Corriere della Sera - La Lettura
Raccontare gli antenati che non sono stati
Ripercorre le proprie radici senza il conforto della metafisica
Che cosa resta delle storie, delle vite, a partire dalla propria, ancora in corsa: è quello che si chiede Mario Santagostini (1951), poeta milanese dalla misura espressiva rastremata e puntuale, eppure a suo modo ariosa. Il nuovo suo libro è un album che allinea possibili responsi a questa domanda, la quale sorge dall’interno di una genealogia, da dentro le ramificazioni della pianta-famiglia. E le risposte immaginate, ne Il libro della lettera arrivata, e mai partita (Garzanti), formano un intrico di paradossi, di inganni ottici.
Siccome Santagostini non crede in alcun aldilà, in nessuna resurrezione o salvezza personale, costruisce un teatro di parole, di ipotesi, di giaculatorie terrestri per addomesticare l’impossibilità di una panacea metafisica. Ne deriva un polverio di voci, di fiati, di cose, alla confluenza degli affluenti del tutto e del nulla. La landa desolata, inquisita fin dalle fondamenta, è quella della memoria, che non si arrende e sogna un suo proprio altrove, mai esistito, ma pensabile e perciò struggente e cinereo. Ascoltiamo il tono di voce di questo poeta giunto, dopo raccolte alte e a poco a poco più decise nello spingere l’inchiesta verso esiti estremi, alla sua maturità: «Non riesco a credere/ che qualcuno è mancato,/ non sono mai stato capace./ Non fino in fondo, almeno. E mi chiedo/ come si è perduto./ Nei momenti migliori, come farà a tornare./ E chi, o cosa lo guida,/ e fino a dove [...]» (Finestra. Su chi c’è e su chi manca). E in una delle condensate prose che punteggiano il libro: «Certo, non sarà mai tutto vero, di queste storie. E nemmeno del padre di mio padre. E, ancora, c’è un motivo. A volte, arrivo a credere che l’unica strada per ricordare i morti senza metterli in croce nella mia poca memoria, sta nel raccontare anche cosa non hanno fatto, chi non sono mai stati».
Il libro, è chiaro, parla con tono perentorio eppure umbratile della dissolvenza, della nebbia in cui, dal nostro osservatorio, essere e non essere stati sembrano a un certo punto incontrarsi. Ed è anche una forma di decostruzione della realtà, di ciascuna vicenda (compresa quella sacra), come se nulla di certo fosse più predicabile, ma solo una nebulosa di possibilità, di abbozzi, di irrealizzate varianti. Ed è in questa selva di fantasie di prossimità con l’altro, con il nostro passato e con la nostra stessa storia ormai divenutaci straniera, che il poeta sembra cercare vie di fuga rimaste interrate, uscite secondarie. Domina un’opzione estetica improntata alla sottrazione («Forme di bellezza semplificata»), fino a giungere a un osso, a un resto indistruttibile, a una reliquia dal senso incerto.

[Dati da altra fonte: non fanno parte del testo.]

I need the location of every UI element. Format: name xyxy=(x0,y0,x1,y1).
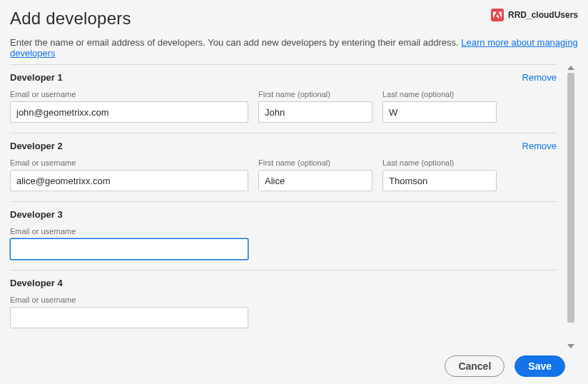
developer-heading: Developer 4 xyxy=(10,278,63,288)
last-name-label: Last name (optional) xyxy=(382,90,497,98)
email-input[interactable] xyxy=(10,307,248,328)
subtitle: Enter the name or email address of devel… xyxy=(10,37,578,59)
save-button[interactable]: Save xyxy=(514,355,565,377)
page-title: Add developers xyxy=(10,9,131,29)
first-name-label: First name (optional) xyxy=(258,158,372,167)
developer-block: Developer 3Email or username xyxy=(10,201,557,270)
developer-block: Developer 4Email or username xyxy=(10,270,557,338)
adobe-icon xyxy=(491,9,504,21)
org-name: RRD_cloudUsers xyxy=(508,10,578,20)
scroll-thumb[interactable] xyxy=(567,73,574,323)
developer-heading: Developer 1 xyxy=(10,72,63,83)
scrollbar[interactable] xyxy=(565,64,577,350)
last-name-label: Last name (optional) xyxy=(382,158,497,167)
last-name-input[interactable] xyxy=(382,170,497,191)
email-input[interactable] xyxy=(10,101,248,123)
remove-link[interactable]: Remove xyxy=(522,141,557,151)
email-input[interactable] xyxy=(10,238,248,260)
last-name-input[interactable] xyxy=(382,101,497,123)
email-label: Email or username xyxy=(10,90,248,98)
developer-heading: Developer 2 xyxy=(10,141,63,151)
developer-block: Developer 2RemoveEmail or usernameFirst … xyxy=(10,133,557,201)
scroll-down-icon[interactable] xyxy=(567,344,574,348)
subtitle-text: Enter the name or email address of devel… xyxy=(10,37,461,48)
email-label: Email or username xyxy=(10,295,248,304)
email-label: Email or username xyxy=(10,158,248,167)
first-name-input[interactable] xyxy=(258,101,372,123)
org-tag: RRD_cloudUsers xyxy=(491,9,578,21)
developer-heading: Developer 3 xyxy=(10,209,63,220)
first-name-input[interactable] xyxy=(258,170,372,191)
email-label: Email or username xyxy=(10,227,248,236)
scroll-up-icon[interactable] xyxy=(567,66,574,70)
email-input[interactable] xyxy=(10,170,248,191)
developer-block: Developer 1RemoveEmail or usernameFirst … xyxy=(10,64,557,133)
cancel-button[interactable]: Cancel xyxy=(445,355,505,377)
remove-link[interactable]: Remove xyxy=(522,72,557,83)
first-name-label: First name (optional) xyxy=(258,90,372,98)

Anche i poeti amati (ad esempio Montale, Sereni, Fortini, Pagliarani, Mario Benedetti) sono citati puntualmente (come lo è la topografia milanese) e servono ad avvicinarsi a quel
quid autentico e sfuggente, che rimane.
Infine, è l’idea di un’ora tarda che si fa strada («e tutto sembra sera, solo tardissima sera»), di un essere venuti dopo, in ritardo, di non sapere se e dove ci si incontrerà di nuovo: chi e che cosa siamo stati o diventeremo.